Content starts

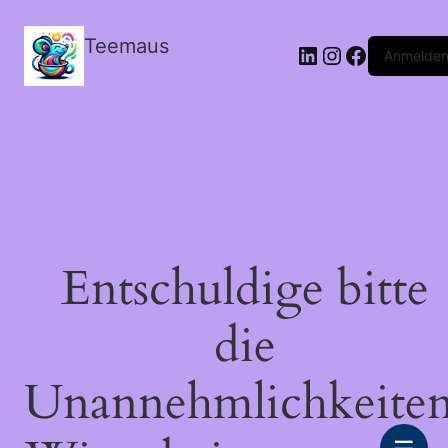
Teemaus
LinkedIn
Instagram
Facebook
Anmelde
Entschuldige bitte
die
Unannehmlichkeiten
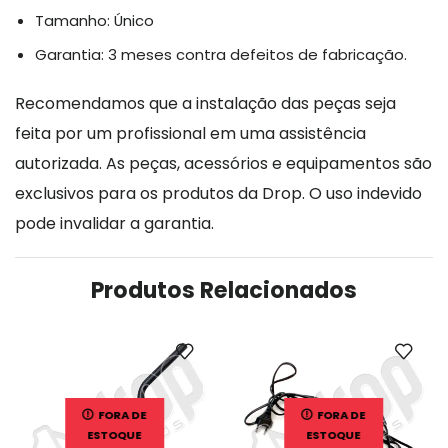
Tamanho: Único
Garantia: 3 meses contra defeitos de fabricação.
Recomendamos que a instalação das peças seja
feita por um profissional em uma assistência
autorizada. As peças, acessórios e equipamentos são
exclusivos para os produtos da Drop. O uso indevido
pode invalidar a garantia.
Produtos Relacionados
FORA DE
FORA DE
ESTOQUE
ESTOQUE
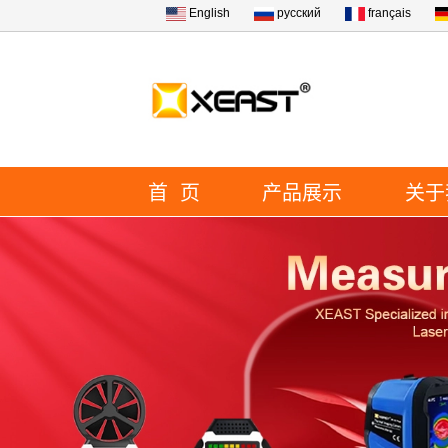
English
русский
français
首 页
产品展示
关于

Content ends

#### YOUR INSTRUCTIONS:
Each line of the entries above that contains "peças" must be copied into the answer.

#### EXERCISE RESULT:
Recomendamos que a instalação das peças seja
autorizada. As peças, acessórios e equipamentos são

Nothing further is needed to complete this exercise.